Anyways, after I was done, I put the blade against a flat edge and saw some light leaking through, which mean the the contact patch isnt entirely even.

I thought about sharpening that section more than the other but that might not solve my problem as I may not have the control to even it out like that . or maybe I should grind hte edge to even, then sharpen the edge back up ?

It would be great if someone can help. oh and btw the knife is a hiromoto gyuto
 
The latter. Grind the edge even, then sharpen it. Put it on your coarsest grit stone or plate, perpendicular to the stone, like as if it was a cutting surface. Run it back and forth until you are satisfied with out flat it is, then restore the edge bevels. It shouldn't take too much.
 
I've done that to flatten my usuba. Be careful, do it slowly because it can eat a lot of steel in a hurry doing it like that
 
If it's your first time doing so, grind at 45° rather than 90°. You'll remove steel less quickly, and it will be faster to restore the edge when you're done.
 
If it's your first time doing so, grind at 45° rather than 90°. You'll remove steel less quickly, and it will be faster to restore the edge when you're done.
And if the "hole" isn't too deep, you don't have to use a super coarse stone. The thin metal near the edge really gets chewed up that way. For minor fixes, I sometimes will use the side of a 1k stone, for example.
 
Yep, and it isn't synonymous with an overgrind, because it can be caused by just sharpening too much in one area, which is easy to fix.
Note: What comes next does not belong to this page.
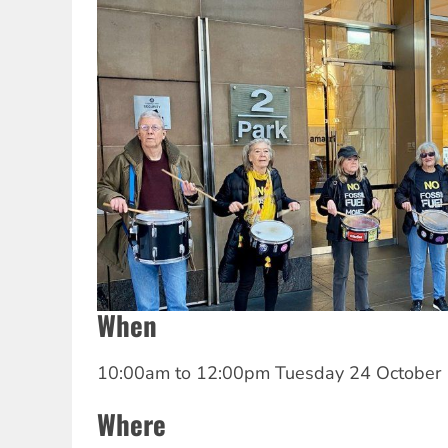
When
10:00am
to
12:00pm Tuesday 24 October
Where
An overground face bevel is bad news, and also can cause a hole in the edge.
 
Please verify if enough clad has been removed, as it might come very near to the edge, especially on the back side.
 
Anyways, after I was done, I put the blade against a flat edge and saw some light leaking through, which mean the the contact patch isnt entirely even.
the knife is a hiromoto gyuto

Hi, it sounds as if your knife is an un-usual Gyuto in that it sounds as if your knife is ground with a bevel only on one side? If your Gyuto is like this then it is like a Yanagiba which is made with a concave hollow on the 'Flat Side'. This is there for a purpose, and helps to reduce the amount that the food sticks to the blade.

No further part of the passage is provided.